Дед верил в Бога, но не выказывал сильно своей веры, молился и крестился только в церкви или когда уединялся. К службе ходил каждое воскресенье, особенно в последние годы, даже если прихварывал. Он носил в себе веру как-то спокойно и уверенно, как тайну. В чем заключалась его тайна? Не разгадать. Потому и тайна, что от большинства скрыта. А с виду казался неспешным, избегал суеты, проживая годы в глубину. Никому не завидовал. Нежно любил природу и животных, особенно лошадей. Уважал их за понимание и молчание. Сам казался таким же, больше слушал, чем наставлял. То и дело присаживался на обочину уставшего от погони за мимолетной маятой дня и, всматриваясь в хрусталь воздуха, погружался в покой. Думал ли он о чем-нибудь в те минуты или просто пребывал мыслями и всем внутренним своим существом с Богом и не хотел расставаться с Ним даже на кратковременные дела свои?

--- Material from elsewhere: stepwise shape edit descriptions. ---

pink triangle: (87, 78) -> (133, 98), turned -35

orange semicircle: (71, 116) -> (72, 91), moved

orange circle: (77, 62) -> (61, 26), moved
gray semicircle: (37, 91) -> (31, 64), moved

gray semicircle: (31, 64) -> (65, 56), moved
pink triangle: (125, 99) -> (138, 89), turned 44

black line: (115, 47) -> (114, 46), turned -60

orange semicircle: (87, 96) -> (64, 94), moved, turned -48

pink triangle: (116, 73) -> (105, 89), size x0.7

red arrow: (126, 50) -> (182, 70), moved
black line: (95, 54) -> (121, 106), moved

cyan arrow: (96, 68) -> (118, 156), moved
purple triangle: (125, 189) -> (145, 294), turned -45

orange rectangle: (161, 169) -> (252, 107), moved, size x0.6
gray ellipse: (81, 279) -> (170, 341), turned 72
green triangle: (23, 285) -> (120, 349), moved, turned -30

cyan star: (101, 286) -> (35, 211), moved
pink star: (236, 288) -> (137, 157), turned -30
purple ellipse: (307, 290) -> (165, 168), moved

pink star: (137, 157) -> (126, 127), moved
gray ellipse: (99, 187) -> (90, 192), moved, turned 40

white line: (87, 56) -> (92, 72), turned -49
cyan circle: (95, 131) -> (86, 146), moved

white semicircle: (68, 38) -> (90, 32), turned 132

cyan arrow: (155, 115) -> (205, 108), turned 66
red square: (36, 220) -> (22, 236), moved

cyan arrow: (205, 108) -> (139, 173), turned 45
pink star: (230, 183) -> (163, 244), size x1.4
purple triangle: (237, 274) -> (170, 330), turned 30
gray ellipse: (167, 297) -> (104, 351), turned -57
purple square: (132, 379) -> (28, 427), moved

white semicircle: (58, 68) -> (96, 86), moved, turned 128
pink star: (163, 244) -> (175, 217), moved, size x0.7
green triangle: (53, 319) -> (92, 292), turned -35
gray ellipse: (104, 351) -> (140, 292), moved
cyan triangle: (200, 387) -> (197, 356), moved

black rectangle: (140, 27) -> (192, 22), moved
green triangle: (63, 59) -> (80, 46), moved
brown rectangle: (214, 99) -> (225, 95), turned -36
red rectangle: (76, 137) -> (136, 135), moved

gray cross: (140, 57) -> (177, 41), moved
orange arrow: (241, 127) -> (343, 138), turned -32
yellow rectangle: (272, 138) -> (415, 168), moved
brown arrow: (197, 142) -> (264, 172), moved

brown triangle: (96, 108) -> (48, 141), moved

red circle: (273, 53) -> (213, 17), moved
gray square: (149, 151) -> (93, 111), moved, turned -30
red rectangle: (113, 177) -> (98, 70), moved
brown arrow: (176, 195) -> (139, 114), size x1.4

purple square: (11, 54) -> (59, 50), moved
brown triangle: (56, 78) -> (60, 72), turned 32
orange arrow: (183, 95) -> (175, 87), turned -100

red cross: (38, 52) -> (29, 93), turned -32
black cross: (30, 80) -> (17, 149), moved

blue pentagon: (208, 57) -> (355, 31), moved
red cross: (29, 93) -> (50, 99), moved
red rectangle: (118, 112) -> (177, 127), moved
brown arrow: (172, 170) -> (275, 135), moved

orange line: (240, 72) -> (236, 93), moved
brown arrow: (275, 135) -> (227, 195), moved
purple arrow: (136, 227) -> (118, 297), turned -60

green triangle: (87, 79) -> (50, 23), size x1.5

И даже когда эфирный занавес начинал медленно шевелиться, дыша все глубже и полнее, и небо надламывалось с легким хрустом, пропуская вперед темнеющие, подтанцовывающие облака, а они, в свою очередь, подбирая ритм, уже готовы были пуститься в нелегкую, и внезапно на долю секунды все замирало; вмиг семь ветров, словно разом выпущенные из неволи гигантские летучие мыши, мчались и мешались с косматыми тучами, сухими листьями, пылью и пыльцой и начинали кружить все, что попадалось, в черно-серо-оранжевом вертеле (о роза ветров, загадка природы, завораживающая бешеной скоростью вращения и меня в далеком детстве), даже тогда Дед оставался недвижим и свободен, терпеливо ждал, пока, исчерпав весь свой запал, изнемогшая стихия смолкала, замирала, и снова до глади выпрямлялся воздух, переводя дух.Дед не спешил, и нам не угнаться за ветром судьбы. Поэтому и ты, моя Ванесса, не торопись, отдохни на тихой лужайке утра, останься в настоящем, в том, что всегда ускользает от тебя в прошлое или будущее, не успев родиться. Можешь ли ты знать вкус воды, если даже, не сделав одного глотка, с момента пригубления уже несешься мыслями в другое — дело, чувство, событие, незаконченный разговор, назначенную встречу... — обгоняя данное тебе, как дар, мгновение — единственное, что, в сущности, у нас есть? А потом с горечью сознаешь, что вот именно то слово, тот взгляд, цвет, вкус, аромат, звук, прикосновение, всплеск — и было настоящей жизнью, бросаешься вдогонку, чтобы вернуть, воскресить, оживить и завладеть им заново, — но нет, оно уже кануло в лету, оставив после себя один лишь неясный след утраты.

* * *

Ванесса долго не могла уснуть, снова и снова проигрывая в памяти ночную экскурсию с Эрикой в галерею отца, и образ Деда, узнанный на превосходящей разумение, соединившей множество жизней картине, всплывал и разрастался, не размерами, а некой непостижимой аурой потустороннего, затмевающей действительную осязаемую реальность. Странное беспокойство владело ею, как будто кто-то звал ее куда-то. Она прикрыла веки, и все поплыло, и лето, показалось, внезапно кончилось, и за окнами зашумела сухим золотом ранняя осень. Прислушалась к зову и подчинилась. Встала тихо, чтобы никого не разбудить, быстро собрала сумку и вышла на улицу. У ворот усадьбы миссис Харт уже стояло такси, но она и этому не удивилась. Не говоря ни слова, села на заднее сиденье, уютно погрузившись в его мягкую прохладу. Водитель обернулся, и Ванессе показалось, что на глазах у него повязка, какие обычно завязывают дети, когда играют в прятки (а может, это только игра отраженного света?): «Вам удобно, мадам?» — спросил водитель вежливо. Ванесса кивнула, и машина двинулась очень медленно, раскачиваясь, как люлька. «Вы знаете, куда ехать?» — поинтересовалась она. «Конечно, мадам, мы же обо всем договорились по телефону...». Ванесса с досадой подумала, что опять у нее начинаются провалы памяти, но с готовностью подтвердила: «О, да, сэр, вылетело из головы». Таксист довез до аэропорта, она поднялась на верхний этаж, разыскала регистрационную стойку и протянула билет.